Doch weder Motten, noch das Rauschen, noch erste Rückkopplungen konnten den Siegeszug des Radios stoppen. Schon 1922, in Zeiten tiefster wirtschaftlicher Depression, hatten ein Bankdirektor, ein Großhändler, ein Großindustrieller und ein Berliner Legationsrat mit der "Deutschen Stunde in Bayern" eine "Gesellschaft für drahtlose Belehrung und Unterhaltung" gegründet. Gegen erste Bedenken des Innenministeriums übrigens, das "mit Rücksicht auf die Notlage des Volkes und auf die Einschränkung aller Lustbarkeiten" die Idee des Unterhaltungsfunks gar nicht goutierte. Im Gegensatz zu Herrn Hochreiter aus Dingolfing! Herr Hochreiter bestätigte am Sonntag, 30. März 1924 die zwischen 17 und 18 Uhr gesendeten Fanfaren, Schubert-Lieder sowie die erste Strophe des Deutschlandliedes absolut störungsfrei empfangen zu haben. Zwar gehörte Hochreiter im Gegensatz zu Prinzessin Pilar von Bayern nicht zu den 600 gelandenen Gästen im Auditorium Maximum der Universität München. Die Prinzessin ("Es war geradezu schockierend, als aus allen Ecken Stimmen und Klänge drangen") konnte in der Uni all das hören, was nur wenige hundert Meter weiter im Motten-Studio produziert wurde. Herr Hochreiter wiederum war einer der 155 Premier-"Radioten", die sich für zwei Reichsmark im Monat bei der Reichspost eine so genannte "Rundfunkempfangslizenz" besorgt hatten. Schon bald erfeuten sich Zeitansagen, Wetterberichte und Börsennachrichten bei ihm - wie auch bei zehntausend zusätzlichen Schwarzhörern - großer Beliebtheit. Durch eine Draht-Verbindung des Empfängers mit einem nassen Biertragerl aus Zinkblech sorgten Radioten übrigens für eine perfekte Erdung, also guten Empfang.

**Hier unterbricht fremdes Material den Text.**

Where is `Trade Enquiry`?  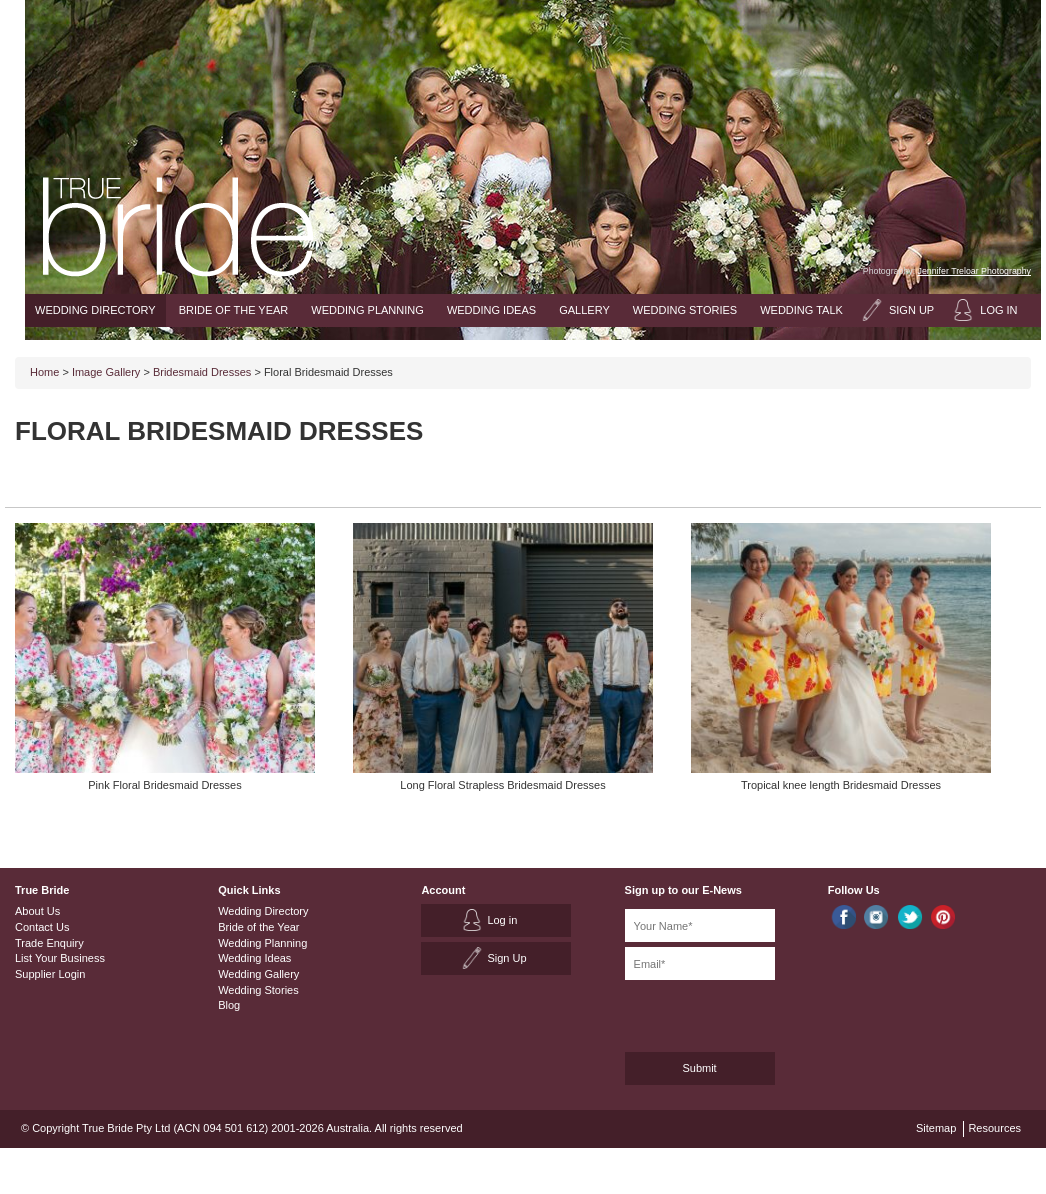 Trade Enquiry is located at coordinates (49, 943).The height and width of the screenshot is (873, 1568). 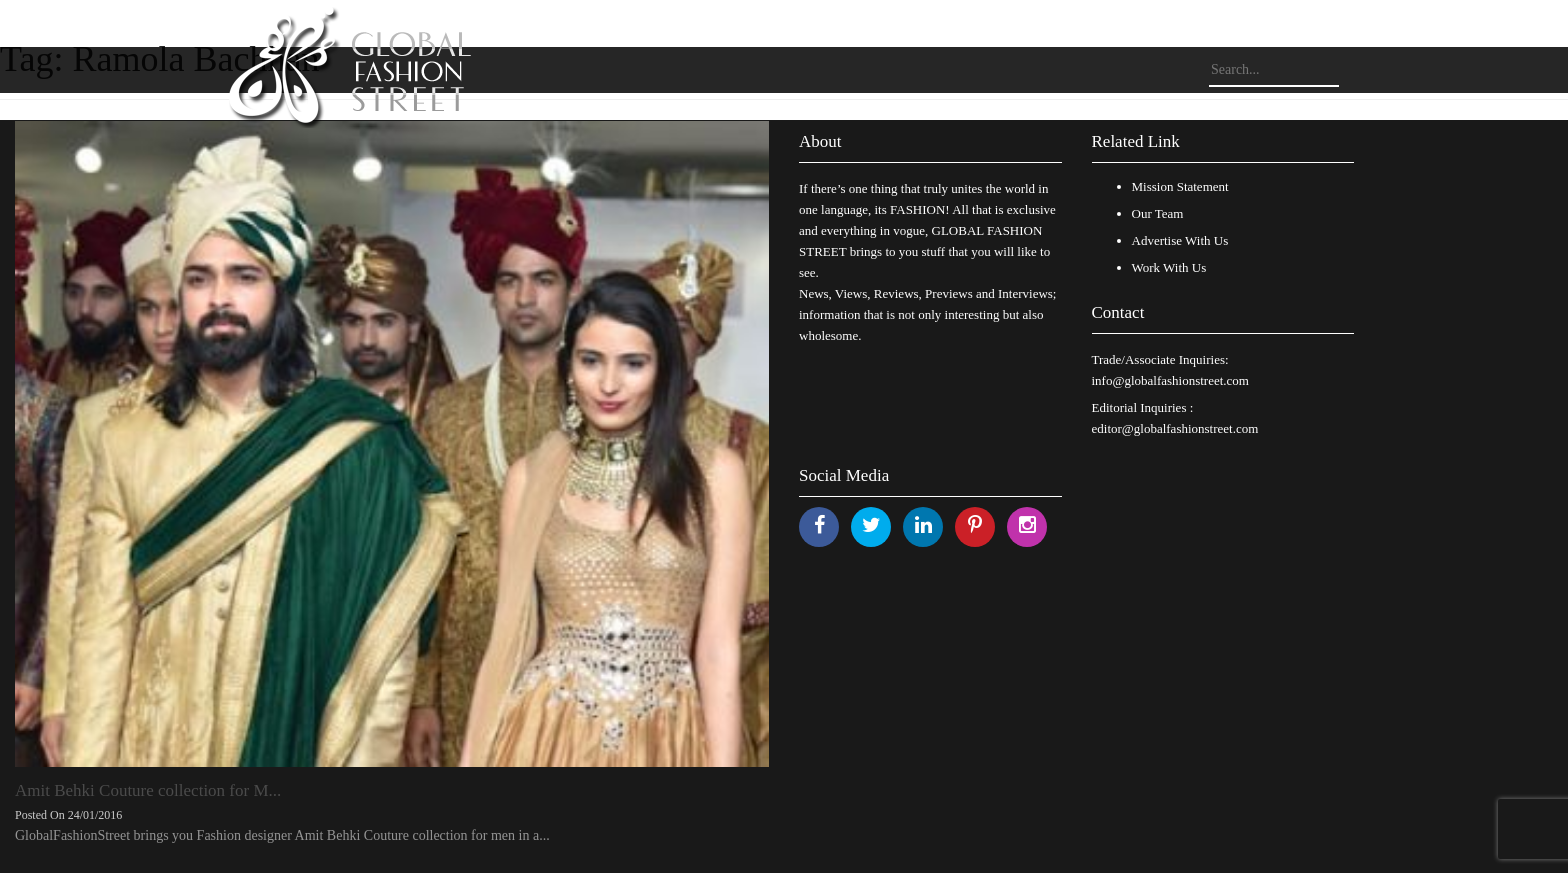 I want to click on Amit Behki Couture collection for M..., so click(x=148, y=790).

Nur ein halbes Jahr nach der Münchner Premiere wurde auch aus Nürnberg gesendet. Und bald spielte ein eigenes bayerisches Rundfunk-Orchester auf. Die Hörer lauschten gefesselt dem Esperanto-Sprachunterricht, dem Frauenfunk, de, Weiß Ferdl, dem Valentin, den Frühgymnastik-Senungen, dem Landfunk und 1931 - von 82 europäischen Sendern übertragen - dem Interview des bayerischen Radioreproters Otto Willi Gail mit Auguste Piccard, Ballonfahrer. Kurz zuvor war aus der "Deutschen Stunde" die "Bayerische Rundfunk GmbH" geworden, die samt neuem Sendergebäude von nationalsozialistischen Gehirnwäschern für großdeutscehn Schmarrn benutzt wurde. Gut, dass die Amerikaner am 12. Mai 1945 den Jazz in Bayerns Boxen brachten.
Seitdem ist viel passiert. Die BR-Bergsteigersendungen werden heuer 56 Jahre alt, der Pumuckl ist auch schon 42, seit 1966 sendet der BR in Stereo, und das Deutschlandlied hört man nur noch in der dritten Strophe. Danach folgt meist die Bayernhymne. Auf Bayern 4 finden sich wunderschöne Klassik-Sendungen, manchmal sogar im sechskanaligen Rundumklang (Geigen vorne links, Pauken hinten rechts) - und eine Autofahrt ohne B 5 aktuell wird zur Qual. Schade nur, dass Günther Jauch nicht mehr zu hören ist. Der damalige BR-Hörfunkchef Udo Reiter hatte den frechen Moderator, damals war Jauch erst 33, wegen "grob illoyaler" BR-Kritik vorzeitig vor die Tür gesetzt. Seitdem ist zumindest Bayern 3 - darf man das so sagen? - nicht besser geworden. Mit Motten im Studio hat das sicher nichts zu tun.